Please copy exactly the part of the records below that opens with the line containing "Ausgewählte akzeptieren" and closes with the line containing "as de Dalí.", leaving out any pictures.
BEGIN Supplied entries
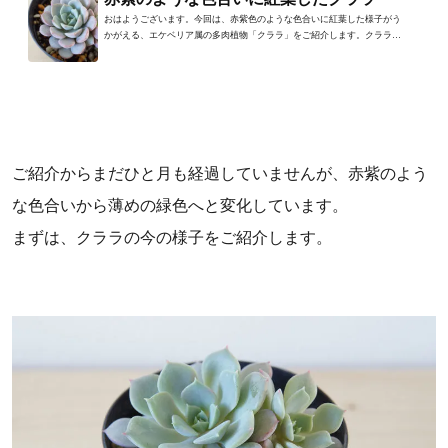
おはようございます。今回は、赤紫色のような色合いに紅葉した様子がう
かがえる、エケベリア属の多肉植物「クララ」をご紹介します。クララは
きれいなロゼット状に広が...
ご紹介からまだひと月も経過していませんが、赤紫のよう
な色合いから薄めの緑色へと変化しています。
まずは、クララの今の様子をご紹介します。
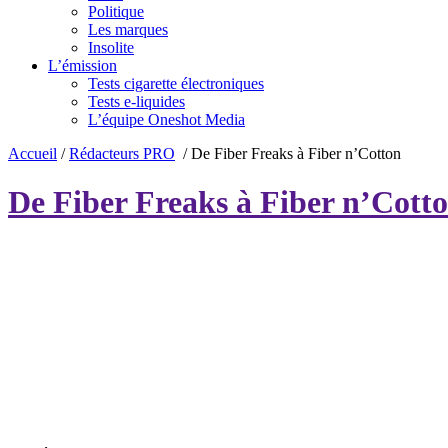
Politique
Les marques
Insolite
L’émission
Tests cigarette électroniques
Tests e-liquides
L’équipe Oneshot Media
Accueil
/
Rédacteurs PRO
/
De Fiber Freaks à Fiber n’Cotton
De Fiber Freaks à Fiber n’Cott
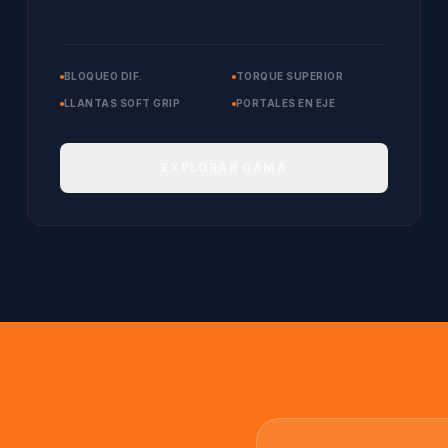
BLOQUEO DIF.
TORQUE SUPERIOR
LLANTAS SOFT GRIP
PORTALES EN EJE
EXPLORAR GAMA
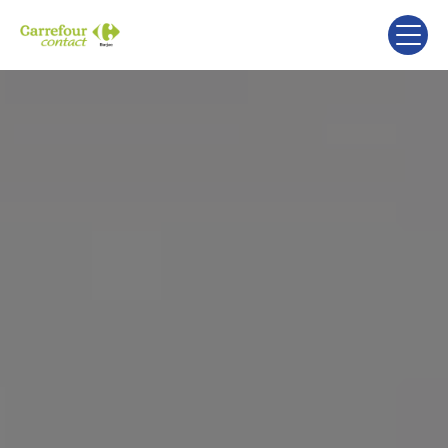
Panneau de gestion des cookies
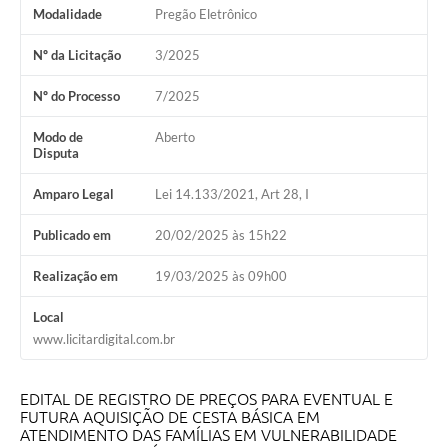
Modalidade
Pregão Eletrônico
Nº da Licitação
3/2025
Nº do Processo
7/2025
Modo de
Aberto
Disputa
Amparo Legal
Lei 14.133/2021, Art 28, I
Publicado em
20/02/2025 às 15h22
Realização em
19/03/2025 às 09h00
Local
www.licitardigital.com.br
EDITAL DE REGISTRO DE PREÇOS PARA EVENTUAL E
FUTURA AQUISIÇÃO DE CESTA BÁSICA EM
ATENDIMENTO DAS FAMÍLIAS EM VULNERABILIDADE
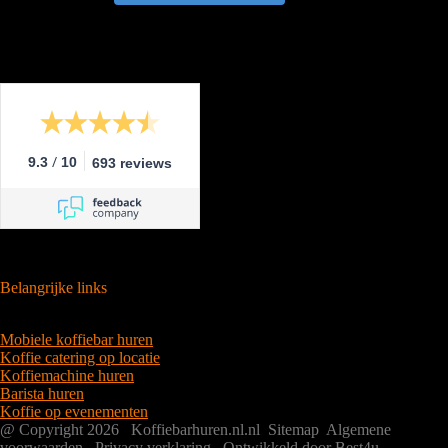
/
9.3
10
693 reviews
Belangrijke links
Mobiele koffiebar huren
Koffie catering op locatie
Koffiemachine huren
Barista huren
Koffie op evenementen
@ Copyright 2026 Koffiebarhuren.nl.nl
Sitemap
Algemene
voorwaarden
Privacy verklaring
Ontwikkeld door Best4u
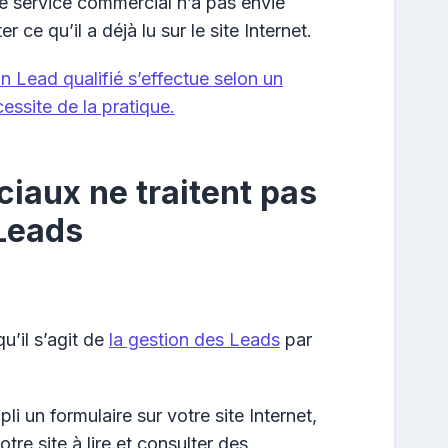
le service commercial n’a pas envie
r ce qu’il a déjà lu sur le site Internet.
 Lead qualifié s’effectue selon un
essite de la pratique.
iaux ne traitent pas
 Leads
u’il s’agit de
la gestion des Leads
par
li un formulaire sur votre site Internet,
tre site à lire et consulter des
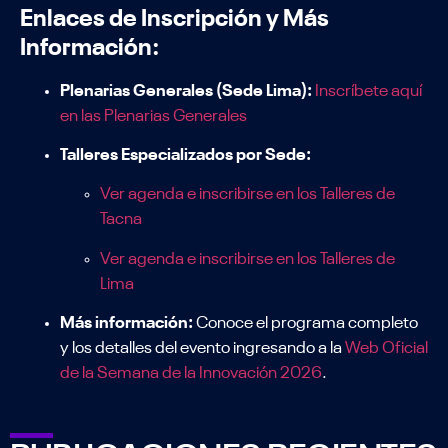
Enlaces de Inscripción y Más
Información:
Plenarias Generales (Sede Lima):
Inscríbete aquí
en las Plenarias Generales
Talleres Especializados por Sede:
Ver agenda e inscribirse en los Talleres de
Tacna
Ver agenda e inscribirse en los Talleres de
Lima
Más información:
Conoce el programa completo
y los detalles del evento ingresando a la
Web Oficial
de la Semana de la Innovación 2026
.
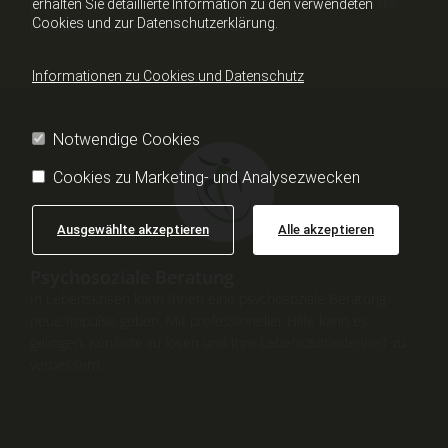
physische Leistungsfähigkeit zu steigern, sondern auch die
erhalten Sie detaillierte Information zu den verwendeten
Cookies und zur Datenschutzerklärung.
mentale Ausgeglichenheit zu fördern.
Informationen zu Cookies und Datenschutz
Notwendige Cookies
Cookies zu Marketing- und Analysezwecken
Ausgewählte akzeptieren
Alle akzeptieren
Psychosoziale Beratung
In Lebenskrisen kann Ihnen eine psychosoziale Beratung
neue Impulse geben. Mit professioneller Hilfe kann es
gelingen, Konflikte zu lösen und Ihre Lebenszufriedenheit zu
verbessern.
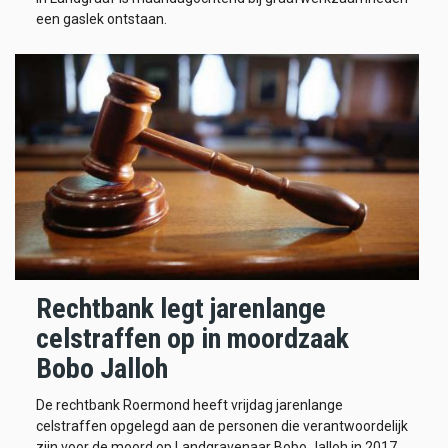
een gaslek ontstaan.
Rechtbank legt jarenlange
celstraffen op in moordzaak
Bobo Jalloh
De rechtbank Roermond heeft vrijdag jarenlange
celstraffen opgelegd aan de personen die verantwoordelijk
zijn voor de moord op Landgravenaar Bobo Jalloh in 2017.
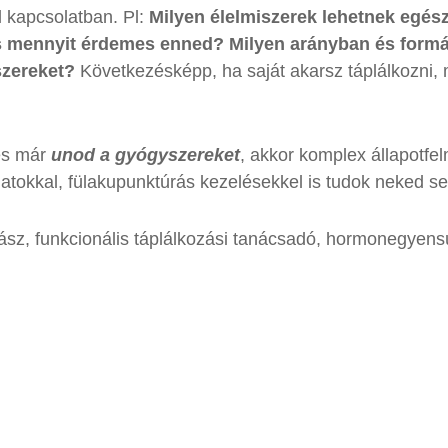
 kapcsolatban. Pl:
Milyen élelmiszerek lehetnek egé
s mennyit érdemes enned? Milyen arányban és formáb
szereket?
Következésképp, ha saját akarsz táplálkozni
s már
unod a gyógyszereket
, akkor komplex állapotfe
slatokkal, fülakupunktúrás kezelésekkel is tudok neked s
sz, funkcionális táplálkozási tanácsadó, hormonegyens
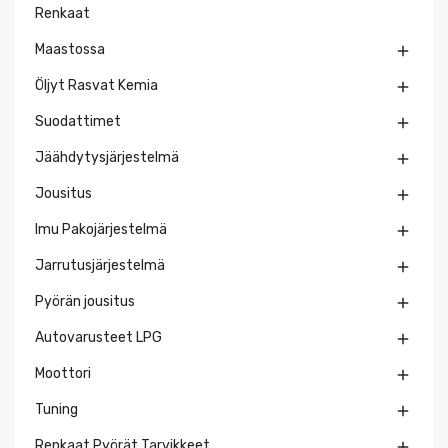
Renkaat
Maastossa

Öljyt Rasvat Kemia

Suodattimet

Jäähdytysjärjestelmä

Jousitus

Imu Pakojärjestelmä

Jarrutusjärjestelmä

Pyörän jousitus

Autovarusteet LPG

Moottori

Tuning

Renkaat Pyörät Tarvikkeet

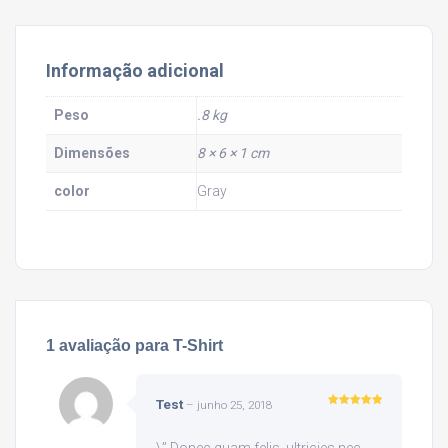
Informação adicional
Peso
.8 kg
Dimensões
8 × 6 × 1 cm
color
Gray
1 avaliação para
T-Shirt
Test
–
junho 25, 2018
Avaliação
5
de 5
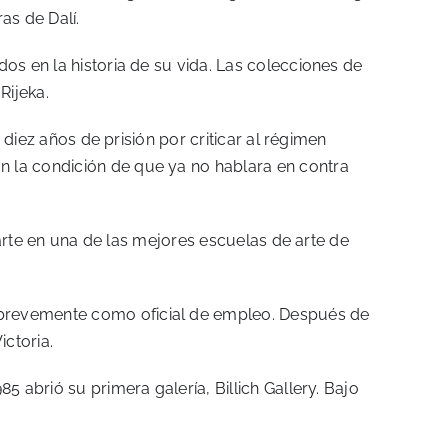
as de Dalí.
os en la historia de su vida. Las colecciones de
Rijeka.
 diez años de prisión por criticar al régimen
n la condición de que ya no hablara en contra
o arte en una de las mejores escuelas de arte de
 brevemente como oficial de empleo. Después de
ictoria.
 abrió su primera galería, Billich Gallery. Bajo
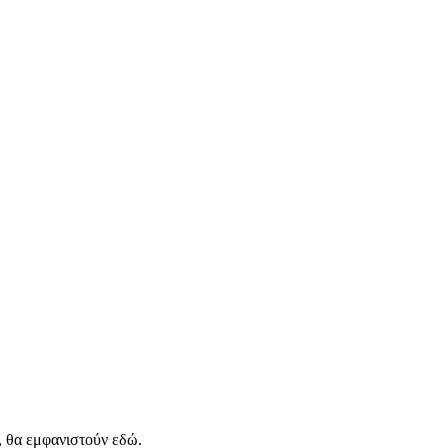
, θα εμφανιστούν εδώ.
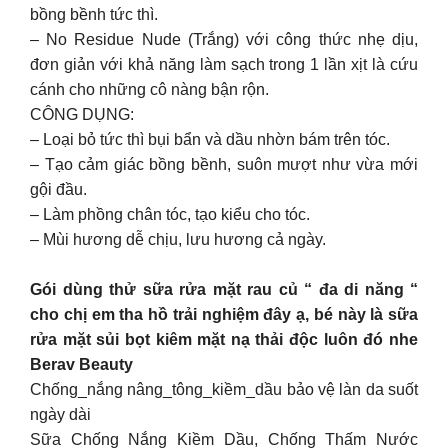
bồng bềnh tức thì.
– No Residue Nude (Trắng) với công thức nhẹ dịu,
đơn giản với khả năng làm sạch trong 1 lần xịt là cứu
cánh cho những cô nàng bận rộn.
CÔNG DỤNG:
– Loại bỏ tức thì bụi bẩn và dầu nhờn bám trên tóc.
– Tạo cảm giác bồng bềnh, suôn mượt như vừa mới
gội đầu.
– Làm phồng chân tóc, tạo kiểu cho tóc.
– Mùi hương dễ chịu, lưu hương cả ngày.
Gói dùng thử sữa rửa mặt rau củ “ đa di năng “
cho chị em tha hồ trải nghiệm đây ạ, bé này là sữa
rửa mặt sủi bọt kiêm mặt nạ thải độc luôn đó nhe
Berav Beauty
Chống_nắng nâng_tông_kiềm_dầu bảo vệ làn da suốt
ngày dài
Sữa Chống Nắng Kiềm Dầu, Chống Thấm Nước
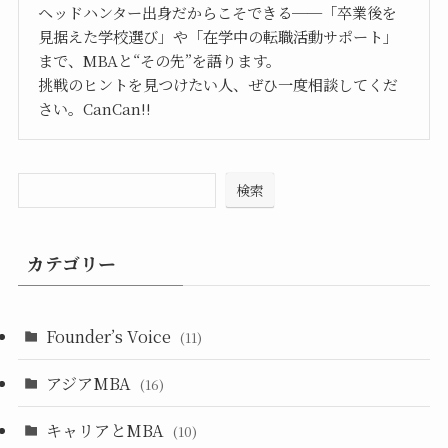
ヘッドハンター出身だからこそできる──「卒業後を
見据えた学校選び」や「在学中の転職活動サポート」
まで、MBAと“その先”を語ります。
挑戦のヒントを見つけたい人、ぜひ一度相談してくだ
さい。CanCan!!
検索
カテゴリー
Founder’s Voice
(11)
アジアMBA
(16)
キャリアとMBA
(10)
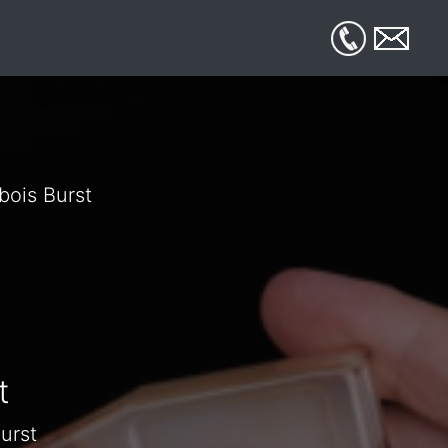
bois Burst
t
urst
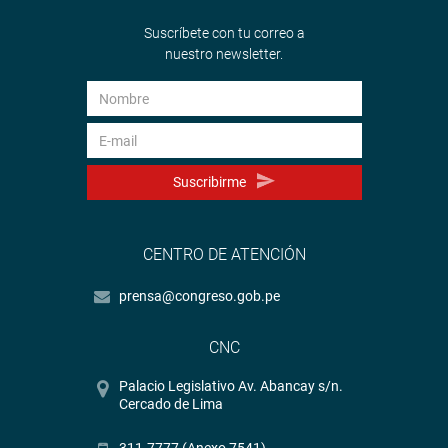
Suscríbete con tu correo a
nuestro newsletter.
Suscribirme
CENTRO DE ATENCIÓN
prensa@congreso.gob.pe
CNC
Palacio Legislativo Av. Abancay s/n.
Cercado de Lima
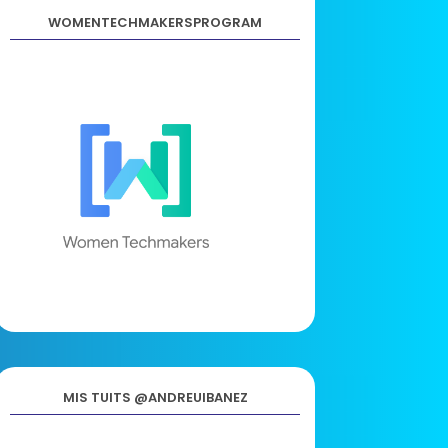
WOMENTECHMAKERSPROGRAM
MIS TUITS @ANDREUIBANEZ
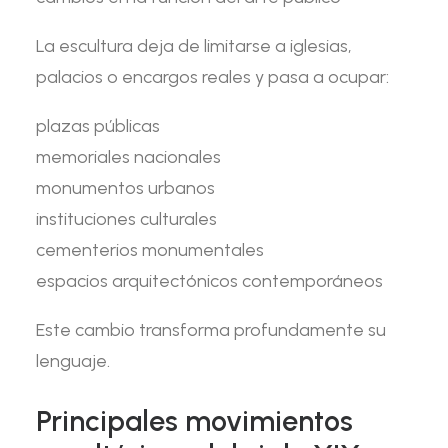
La escultura deja de limitarse a iglesias,
palacios o encargos reales y pasa a ocupar:
plazas públicas
memoriales nacionales
monumentos urbanos
instituciones culturales
cementerios monumentales
espacios arquitectónicos contemporáneos
Este cambio transforma profundamente su
lenguaje.
Principales movimientos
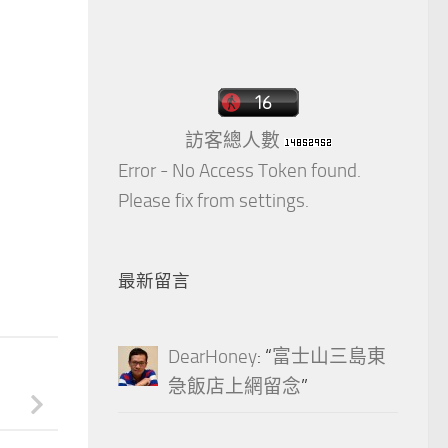
訪客總人數
Error - No Access Token found.
Please fix from settings.
最新留言
DearHoney
: “
富士山三島東
急飯店上網留念
”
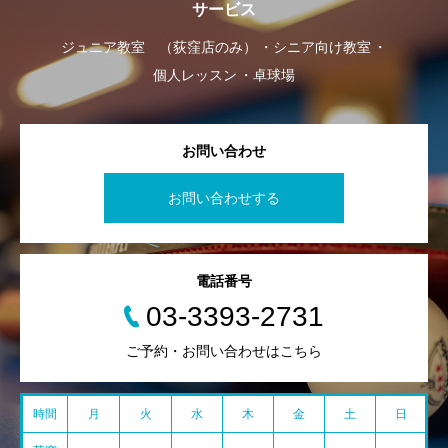
サービス
ジュニア教室 （荻窪店のみ）
シニア向け教室
個人レッスン
卓球場
お問い合わせ
お問い合わせする
電話番号
03-3393-2731
ご予約・お問い合わせはこちら
時間
月
火
水
木
金
土
日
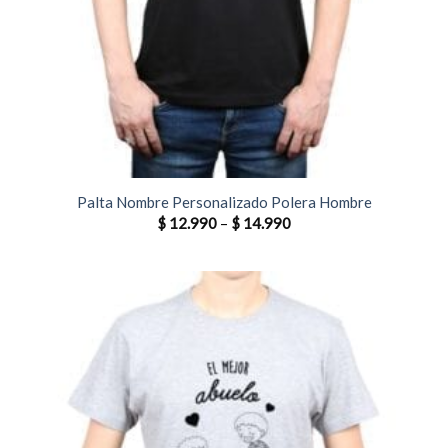
Palta Nombre Personalizado Polera Hombre
$
12.990
–
$
14.990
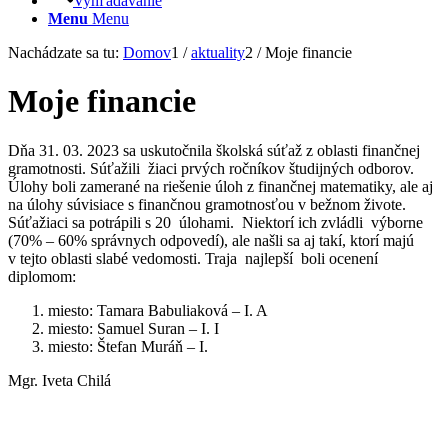
Vyhľadávanie
Menu
Menu
Nachádzate sa tu:
Domov
1
/
aktuality
2
/
Moje financie
Moje financie
Dňa 31. 03. 2023 sa uskutočnila školská súťaž z oblasti finančnej
gramotnosti. Súťažili žiaci prvých ročníkov študijných odborov.
Úlohy boli zamerané na riešenie úloh z finančnej matematiky, ale aj
na úlohy súvisiace s finančnou gramotnosťou v bežnom živote.
Súťažiaci sa potrápili s 20 úlohami. Niektorí ich zvládli výborne
(70% – 60% správnych odpovedí), ale našli sa aj takí, ktorí majú
v tejto oblasti slabé vedomosti. Traja najlepší boli ocenení
diplomom:
miesto: Tamara Babuliaková – I. A
miesto: Samuel Suran – I. I
miesto: Štefan Muráň – I.
Mgr. Iveta Chilá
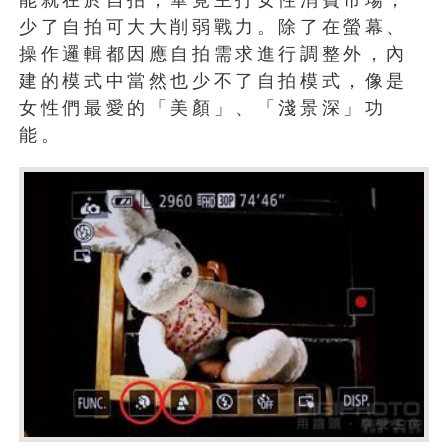
少了自拍可大大削弱戰力。除了在螢幕、
操作邏輯都因應自拍需求進行調整外，內
建的模式中當然也少不了自拍模式，像是
女性們最愛的「美顏」、「淺景深」功
能。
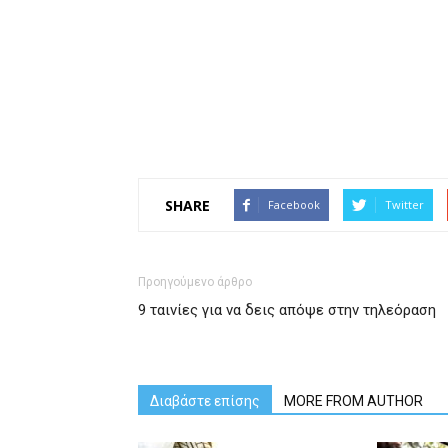
SHARE
Facebook
Twitter
Προηγούμενο άρθρο
9 ταινίες για να δεις απόψε στην τηλεόραση
Διαβάστε επίσης
MORE FROM AUTHOR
END Supplied entries
Finished task.
Ausgewählte akzeptieren
Alle akzeptieren
Psychosoziale Beratung
In Lebenskrisen kann Ihnen eine psychosoziale Beratung
neue Impulse geben. Mit professioneller Hilfe kann es
gelingen, Konflikte zu lösen und Ihre Lebenszufriedenheit zu
verbessern.
een gaslek ontstaan.
Rechtbank legt jarenlange
celstraffen op in moordzaak
Bobo Jalloh
De rechtbank Roermond heeft vrijdag jarenlange
celstraffen opgelegd aan de personen die verantwoordelijk
zijn voor de moord op Landgravenaar Bobo Jalloh in 2017.
 kapcsolatban. Pl:
Milyen élelmiszerek lehetnek egé
s mennyit érdemes enned? Milyen arányban és formáb
szereket?
Következésképp, ha saját akarsz táplálkozni
s már
unod a gyógyszereket
, akkor komplex állapotfe
slatokkal, fülakupunktúrás kezelésekkel is tudok neked s
sz, funkcionális táplálkozási tanácsadó, hormonegyens
Renkaat
Maastossa

Öljyt Rasvat Kemia

Suodattimet

Jäähdytysjärjestelmä

Jousitus

Imu Pakojärjestelmä

Jarrutusjärjestelmä

Pyörän jousitus

Autovarusteet LPG

Moottori

Tuning

Renkaat Pyörät Tarvikkeet

Informação adicional
Peso
.8 kg
Dimensões
8 × 6 × 1 cm
color
Gray
1 avaliação para
T-Shirt
Test
–
junho 25, 2018
Avaliação
5
de 5
as de Dalí.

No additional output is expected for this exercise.